Et c’est ici que l’on se rend compte de l’utilité de ces émotions réprimées. “Ressentir la tristesse, c’est très précisément le chemin pour accepter la perte, c’est ainsi qu’on résout des problèmes. La colère nous fait comprendre qu’une frontière a été franchie et nous fournit l’énergie de remettre la personne à sa place. Le dégoût nous indique qu’il y a un abus quelque part”, explicite l’experte. 

Et cela est prouvé par la science : des chercheurs de l’Université de Nouvelle-Galles du Sud (Australie), ont observé, en 2017, que la tristesse pouvait « améliorer notre attention aux détails, augmenter la persévérance, promouvoir la générosité et nous rendre plus reconnaissants ». 

« Une mauvaise humeur légère et temporaire peut servir un objectif, en nous aidant à faire face aux défis quotidiens et aux situations difficiles. Lorsque nous semblons tristes ou de mauvaise humeur, les gens sont souvent inquiets et ont tendance à aider”, indique l’Université dans un communiqué. 

Comment conjuguer avec toutes ses émotions ?

Le souci, c’est qu’on ne nous apprend pas comment traiter efficacement ces émotions difficiles. Mais si vous n’avez pas été encouragé.es par votre entourage à les reconnaître et embrasser, il n’est pas trop tard. « Il faut reconnaître les sensations qu’elles vous procurent et les nommer. Mettre un nom sur un sentiment le rend moins effrayant. Et quand quelque chose est connu, nous pouvons déterminer ce que nous voulons en faire”, explique Whitney Goodman dans son livre.

Au-delà de les comprendre, il est aussi important de les mettre en mots, et pas seulement devant son miroir. Face à une personne de confiance ou à un thérapeute, parlez donc de ces émotions qui vous submergent. “Se plaindre, c’est parfaitement naturel. Articuler nos émotions nous aide à identifier ce qui nous dérange, parce que le langage convertit ce ‘nuage menaçant’ en ‘quelque chose de concret’”, poursuit Daniel Pink auprès du Guardian

Ce qui est primordial, c’est de se permettre de ressentir ses émotions pour ne pas qu’elles restent en stock.

Une nouvelle habitude qui devrait aussi changer nos réactions face au désarroi de l’autre. Le journaliste recommande ainsi d’apprendre à écouter et à poser des questions, au lieu de chercher tout de suite des arguments pour remonter le moral de la personne.

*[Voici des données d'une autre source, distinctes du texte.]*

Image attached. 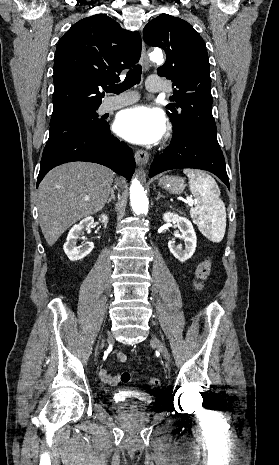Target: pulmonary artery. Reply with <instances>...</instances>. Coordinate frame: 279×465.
Returning a JSON list of instances; mask_svg holds the SVG:
<instances>
[{
  "instance_id": "pulmonary-artery-1",
  "label": "pulmonary artery",
  "mask_w": 279,
  "mask_h": 465,
  "mask_svg": "<svg viewBox=\"0 0 279 465\" xmlns=\"http://www.w3.org/2000/svg\"><path fill=\"white\" fill-rule=\"evenodd\" d=\"M147 89L150 92H161L163 85L161 80L157 76H150L147 80ZM138 100V95L134 92H128L120 96L111 97L106 99L102 106V112H109L129 104H132Z\"/></svg>"
}]
</instances>
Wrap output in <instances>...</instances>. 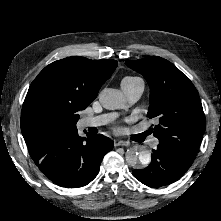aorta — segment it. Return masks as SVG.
<instances>
[{
    "label": "aorta",
    "mask_w": 221,
    "mask_h": 221,
    "mask_svg": "<svg viewBox=\"0 0 221 221\" xmlns=\"http://www.w3.org/2000/svg\"><path fill=\"white\" fill-rule=\"evenodd\" d=\"M99 101L105 109L115 110L123 107V94L113 88H106L99 94ZM125 158L127 163L133 168L147 166L151 162V153L142 146H133L127 149Z\"/></svg>",
    "instance_id": "1"
}]
</instances>
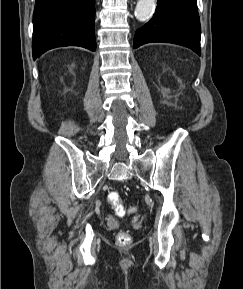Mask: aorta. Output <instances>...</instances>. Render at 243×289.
<instances>
[{"label":"aorta","instance_id":"aorta-1","mask_svg":"<svg viewBox=\"0 0 243 289\" xmlns=\"http://www.w3.org/2000/svg\"><path fill=\"white\" fill-rule=\"evenodd\" d=\"M155 7V0H138L136 8H135V17L139 21L148 20Z\"/></svg>","mask_w":243,"mask_h":289}]
</instances>
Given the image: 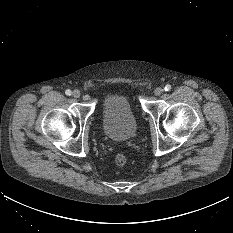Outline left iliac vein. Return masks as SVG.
Listing matches in <instances>:
<instances>
[{"instance_id": "left-iliac-vein-1", "label": "left iliac vein", "mask_w": 233, "mask_h": 233, "mask_svg": "<svg viewBox=\"0 0 233 233\" xmlns=\"http://www.w3.org/2000/svg\"><path fill=\"white\" fill-rule=\"evenodd\" d=\"M163 91H164L163 88L157 87L155 89L154 93H155L156 96H160L163 93Z\"/></svg>"}]
</instances>
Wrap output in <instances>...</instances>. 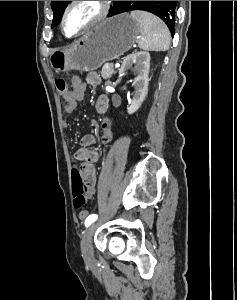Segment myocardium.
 Masks as SVG:
<instances>
[{
    "instance_id": "1",
    "label": "myocardium",
    "mask_w": 237,
    "mask_h": 300,
    "mask_svg": "<svg viewBox=\"0 0 237 300\" xmlns=\"http://www.w3.org/2000/svg\"><path fill=\"white\" fill-rule=\"evenodd\" d=\"M82 2L83 1H69L63 10V13L61 16V21H60V28H61L62 34L67 38L72 39V38H77V37L83 35L90 29L96 27L101 22H103L107 18L108 14L110 12L111 1H95L98 6V11H97L96 15L93 16L91 18V20H89L77 33H75L73 35H68L66 32V29H65L68 15L75 6H77L78 4H80Z\"/></svg>"
}]
</instances>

“Ce qui est primordial, c’est de se permettre de ressentir ses émotions pour ne pas qu’elles restent en stock. Il faut aussi accepter que la vie ce n’est pas qu’être bronzé.e et avoir les dents blanches. Je ne parle pas de s’apitoyer sur son sort, mais surtout de tirer des enseignements de ces écoutes”, explicite notre experte.

Trouver un sens et une utilité à ces émotions nous permettra ainsi de mieux nous comprendre, mais aussi de mieux décrypter l’autre. Pour autant, cette nouvelle habitude n’est pas la clé du bonheur, juste d’une psyché plus équilibrée – ce qui contribue au bonheur. 

« L’idéal, c’est de pouvoir se dire : ‘c’était vraiment difficile, mais maintenant c’est fini et je ne m’occupe plus de ça. Et surtout, si ça me revient, je saurai m’en occuper », termine Whitney Goodman.